Ideally, the view from the front door of a camp, should always overlook a lake, pond or stream.
Last week’s column about the tradition of camp life, has sparked a deluge of responses. It appears Adirondackers are very proud of their camps, which have provided many with a connection to the land, for generations. It is also obvious that camp life continues to be a vital component of our regional identity, heritage and culture.
Undoubtedly, the charm of a camp is proportional to the simple, simplicity of it all. It involves a return to the basics, and the opportunity to escape from the intrusions and demands imposed by the social and technological constraints of modern, everyday life.
Camp life moves at a slower pace, and it occurs in a place where you can let your hair down, and be yourself. It is a place where your stomach often aches from the combination of too much food, and too much laughter. It is where the air is always fresher, the water is cleaner and life is sweeter. It is a place to uncover new adventures, and to relive old traditions. It is where we go to recover, to be free and to become absorbed in a quieter, deeper, and older way of life.

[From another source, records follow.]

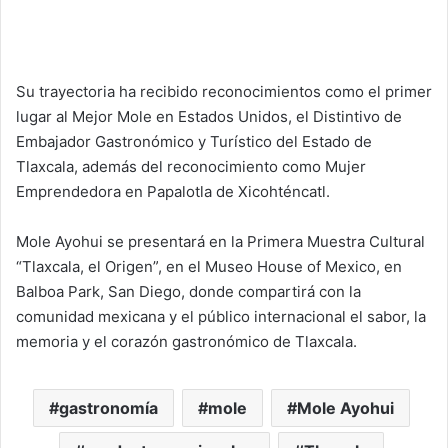
Su trayectoria ha recibido reconocimientos como el primer
lugar al Mejor Mole en Estados Unidos, el Distintivo de
Embajador Gastronómico y Turístico del Estado de
Tlaxcala, además del reconocimiento como Mujer
Emprendedora en Papalotla de Xicohténcatl.
Mole Ayohui se presentará en la Primera Muestra Cultural
“Tlaxcala, el Origen”, en el Museo House of Mexico, en
Balboa Park, San Diego, donde compartirá con la
comunidad mexicana y el público internacional el sabor, la
memoria y el corazón gastronómico de Tlaxcala.
gastronomía
mole
Mole Ayohui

Some claim that camp is not even a place, and it simply cannot be considered a physical location. Although we arrived at camp by various means of transportation, we only fully arrive by achieving the proper state of mind!
Camp is defined by a certain primitive nature and the spirit of simplicity. A camp was never intended to have electricity, a telephone, or a satellite dish located along the lakeshore. The outside world should not be allowed to violate the sanctuary of camp. If it does, it’s no longer a camp; it’s just a second home.
Even though we go to camp in order to escape the rules and routines of society, many camps have their own distinct set of rules, or an established code of conduct.
Primarily, these rules were developed for the safety of visitors to Adirondack hunting and fishing camps. However, I’d like to believe they are applicable to all camps. I’ve included several that readers have contributed, which are listed in no particular order.
A Camp Code of Misconduct
Above all else, what happens in camp, stays in camp, period.
Before departing, please extinguish all fires, tie up all boats, close all windows, lock all doors and be sure to unlock the woodshed; so that your mother-in-law can leave with you.
Etiquette is not welcome here, nor are lawyers, even if they’re family.
Camp is a place where you can spit, cuss, pass gas or scratch ‘yer butt in public, and nobody cares.
Baths can only be considered an optional activity, for the first month in camp.
First one up makes the coffee, last one down stokes the woodstove, and all others do dishes.
A dish is considered clean, if the last meal eaten off of it cannot be identified. Shirts and/or pants will be held to similar standards.
Camp windows may only be broken, if the front door is stuck on Chili Night.
Socks may be utilized as toilet tissue, and shirtsleeves as a handkerchief; only if they are your own personal items.
The front porch can only be utilized as a rest room, if no women are present in camp.
For those using the top bunks, please respect the posted weight limits.
Camp members reserve the rights to use any available methods necessary to limit the decibel level of chronic snorers.
Please remove all live ammunition from trousers, before hanging them over the woodstove to dry.
Television has no place in camp, nor do telephones, cell phones or other similarly, modern conveniences. If you feel a need to communicate with the outside world, please walk outside and yell!
Forget what needs to be done tomorrow, and also what you did yesterday, ‘cuz today, you’re in camp!
Pick up your food scraps; remember mice have to eat too!
The ‘five second rule’ does not apply to beer, whiskey or chew.
The number of points on a buck’s rack, or the size of a fish taken, cannot increase by more than 33 percent per season, regardless the state of a camp member’s intoxication.
If you become lost, fire off only three shots. Search parties are easily discouraged!
If it gets real dark inside your camp, real quick, you may need to refill the lantern.